DATA EXTRACTS below:

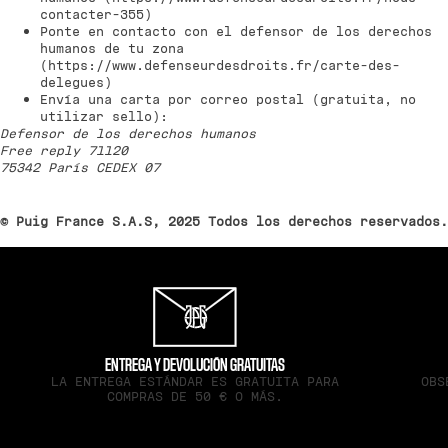
contacter-355
)
Ponte en contacto con el defensor de los derechos
humanos de tu zona
(
https://www.defenseurdesdroits.fr/carte-des-
delegues
)
Envía una carta por correo postal (gratuita, no
utilizar sello):
Defensor de los derechos humanos
Free reply 71120
75342 París CEDEX 07
© Puig France S.A.S, 2025 Todos los derechos reservados.
ENTREGA Y DEVOLUCIÓN GRATUITAS
LA ENTREGA ESTÁNDAR ES GRATUITA PARA
OBS
COMPRAS DE 50 € O MÁS.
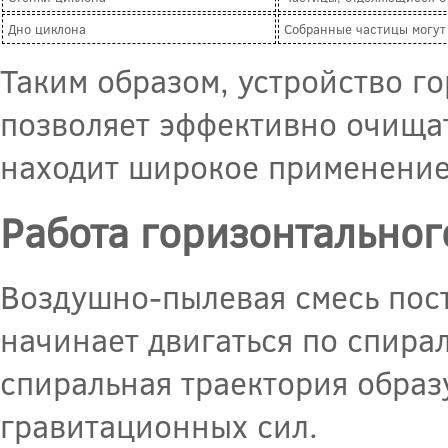
Дно циклона
Собранные частицы могут 
Таким образом, устройство г
позволяет эффективно очищат
находит широкое применение
Работа горизонтальног
Воздушно-пылевая смесь пост
начинает двигаться по спира
спиральная траектория образ
гравитационных сил.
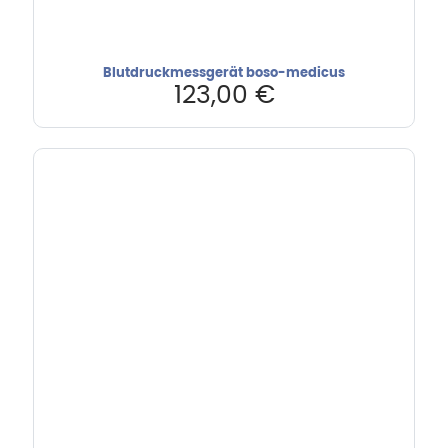
Blutdruckmessgerät boso-medicus
123,00
€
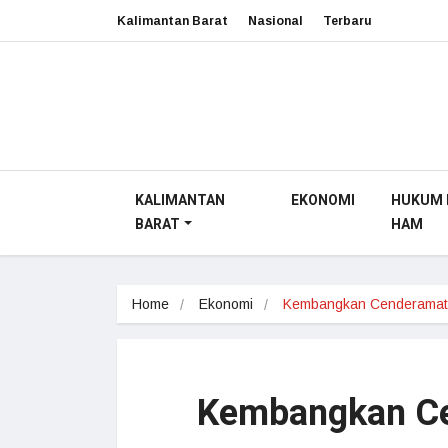
Kalimantan Barat
Nasional
Terbaru
KALIMANTAN
EKONOMI
HUKUM 
BARAT
HAM
Home
Ekonomi
Kembangkan Cenderama
Kembangkan Ce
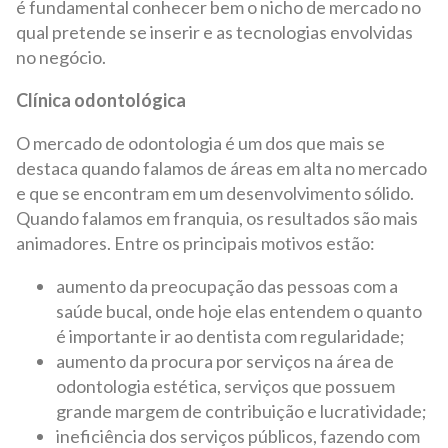
é fundamental conhecer bem o nicho de mercado no
qual pretende se inserir e as tecnologias envolvidas
no negócio.
Clínica odontológica
O mercado de odontologia é um dos que mais se
destaca quando falamos de áreas em alta no mercado
e que se encontram em um desenvolvimento sólido.
Quando falamos em franquia, os resultados são mais
animadores. Entre os principais motivos estão:
aumento da preocupação das pessoas com a
saúde bucal, onde hoje elas entendem o quanto
é importante ir ao dentista com regularidade;
aumento da procura por serviços na área de
odontologia estética, serviços que possuem
grande margem de contribuição e lucratividade;
ineficiência dos serviços públicos, fazendo com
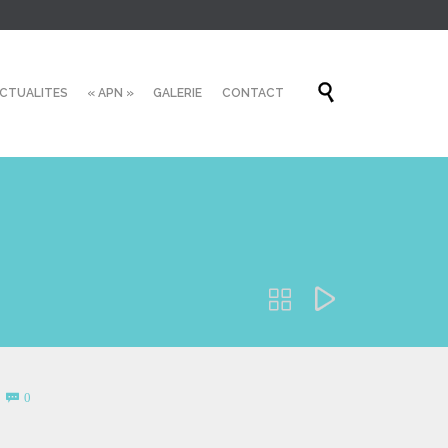
Skip

CTUALITES
« APN »
GALERIE
CONTACT
to
content


Comments
0

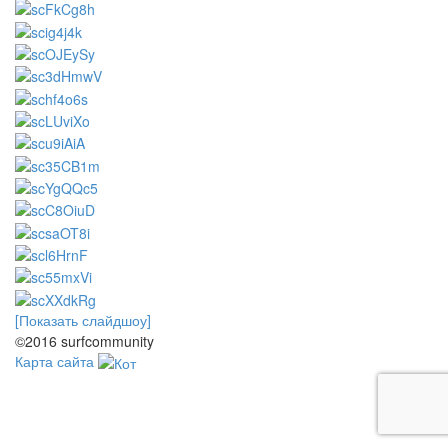
[Показать слайдшоу]
©2016 surfcommunity
Карта сайта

End of DATA EXTRACTS.

THE PROBLEM — Leaving the pictures aside, write out only the lines from the one containing "aumento da preocupação das pessoas com a" through the end of the material, exactly as they stand.

ANSWER —
aumento da preocupação das pessoas com a
saúde bucal, onde hoje elas entendem o quanto
é importante ir ao dentista com regularidade;
aumento da procura por serviços na área de
odontologia estética, serviços que possuem
grande margem de contribuição e lucratividade;
ineficiência dos serviços públicos, fazendo com
Skip

CTUALITES
« APN »
GALERIE
CONTACT
to
content


Comments
0

[Показать слайдшоу]
©2016 surfcommunity
Карта сайта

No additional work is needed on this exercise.